Print the lines of the listing below verbatim from its first line through the line bearing "[Menu Ouvrir / Fermer] (341, 33)". Any pictures are to be omitted.

■ ■ ■ ■ ■

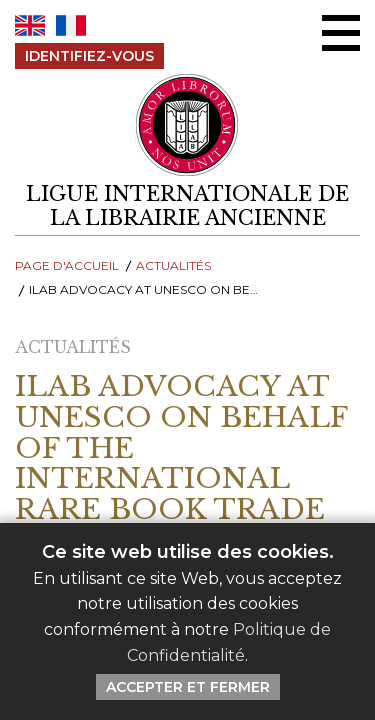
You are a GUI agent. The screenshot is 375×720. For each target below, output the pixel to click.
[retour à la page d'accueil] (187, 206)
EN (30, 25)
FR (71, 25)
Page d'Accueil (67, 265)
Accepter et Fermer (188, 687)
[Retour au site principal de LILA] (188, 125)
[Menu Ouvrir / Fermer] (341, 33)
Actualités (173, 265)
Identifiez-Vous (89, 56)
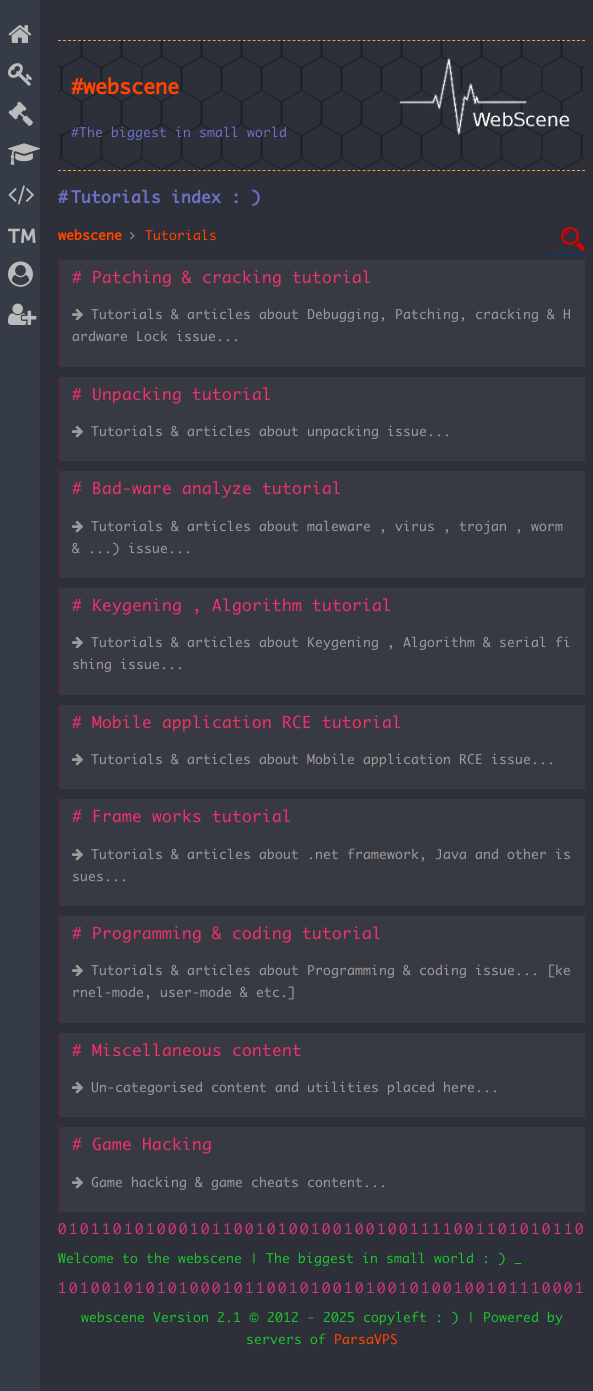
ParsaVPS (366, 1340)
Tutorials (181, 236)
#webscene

■ ■ ■ ■ ■

COMPLETED TASK>
You are a GUI agent. The screenshot is 375×720. For each target below, output the pixel to click.
[retour à la page d'accueil] (187, 206)
EN (30, 25)
FR (71, 25)
Page d'Accueil (67, 265)
Accepter et Fermer (188, 687)
[Retour au site principal de LILA] (188, 125)
[Menu Ouvrir / Fermer] (341, 33)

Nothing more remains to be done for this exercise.